The first surprise is that the subjects in the study substantially overweighted paid-for advice over free advice even though they were told it was the same advice from the same source. These are the same people, receiving the same advice form the same advisers, one day it is free, the next they have to pay. They know this, and they still attach a higher value to the paid-for advice. This is clearly a deep emotional response that overrides anything logic may attempt to dictate.

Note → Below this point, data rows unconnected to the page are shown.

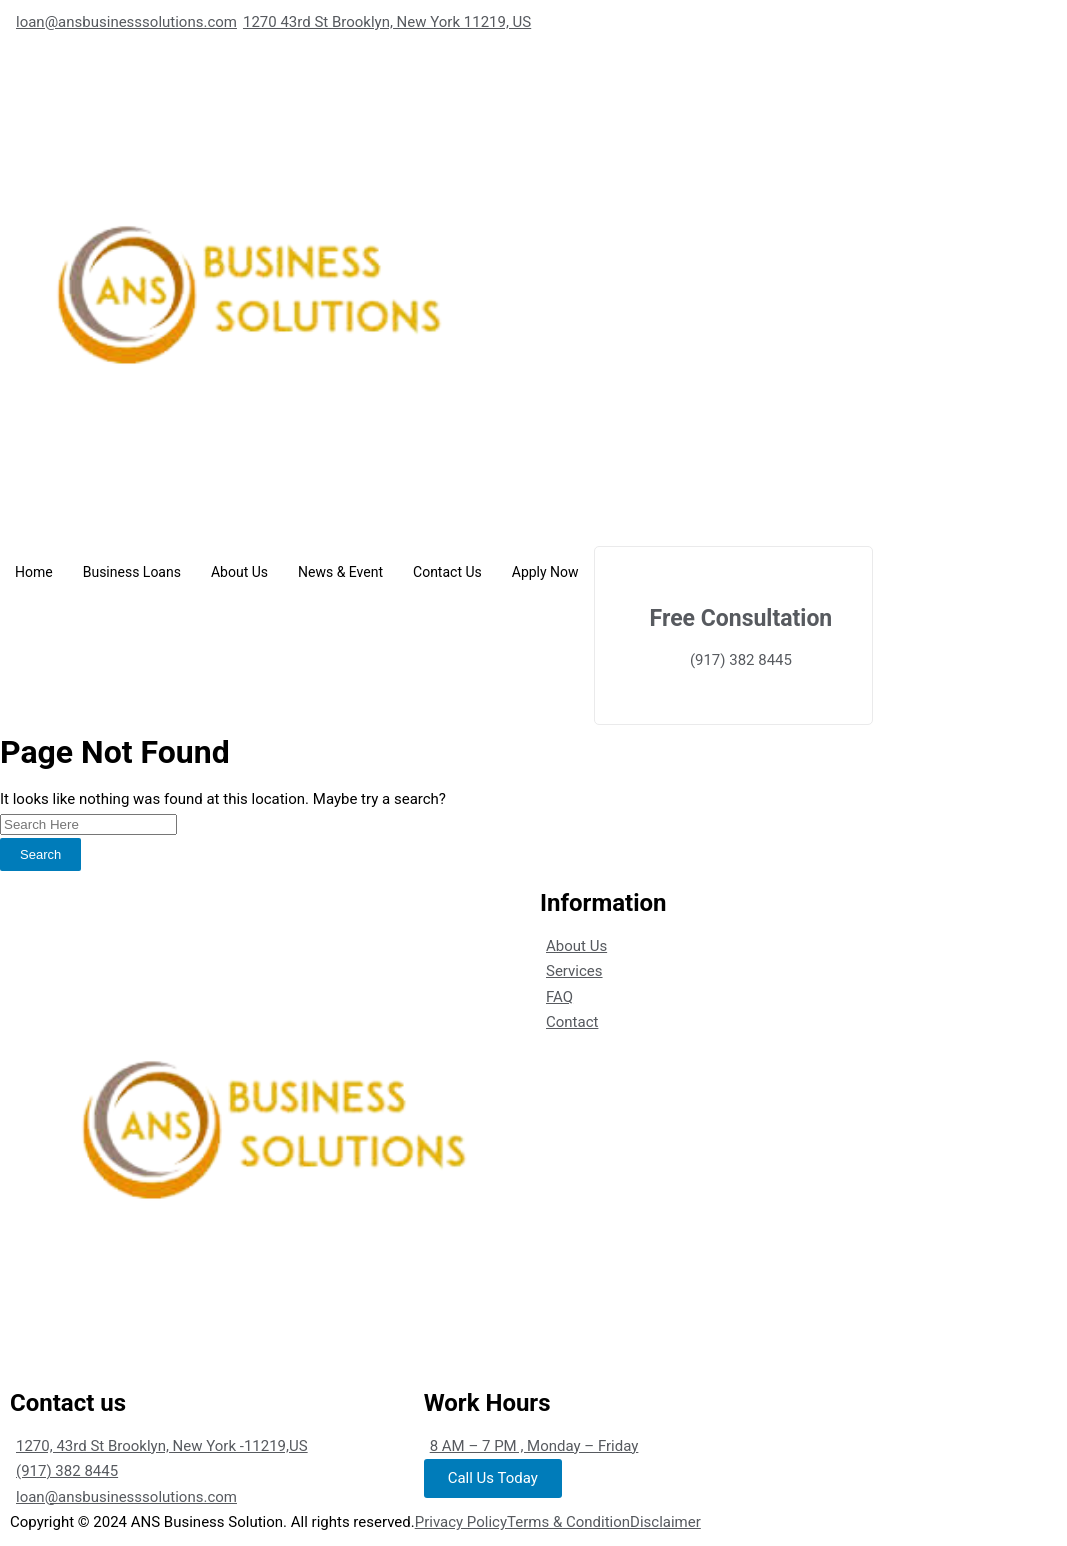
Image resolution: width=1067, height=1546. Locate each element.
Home (34, 572)
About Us (239, 572)
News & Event (340, 572)
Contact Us (447, 572)
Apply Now (545, 572)
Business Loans (132, 572)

Ms Gino is nervous about making direct conclusions:

For consultants, investment bankers, lawyers, and other professional advice givers, the implications of my results are less clear. Perhaps they could look at my results as a justification for their high fees! Seriously, the results suggest that fee structures may well influence the extent to which clients respond to the advice they give. This might be very relevant for companies that offer consulting services as an ancillary service to their core business. These companies often struggle with how to price their consulting services. Should they charge “full markets rates” or should they offer these services as a discount to potentially create demand for their core business? If there is a tendency to overweigh costly advice, it suggests that the discounting strategy may not actually be effective.

I’m less hesitant and based on too many years in this industry my conclusion is clear: if you want people to follow your advice, make it expensive. There, I’ve said it. Now you know why we cost so much: it is in you own best interest, really!

Returning to a rare moment of seriousness, it is surprising that the report’s authors do not consider one obvious, valid reason for giving a higher weight to paid-for advice: more care may very reasonably be expected to have gone into the formulation of the recommendations. If you ask me over a beer for advice I will happily give you the best suggestions I have while we are in the bar, but if you pay me the then I will arrange for a suitable environment and appropriate time to consider your query and measure my response.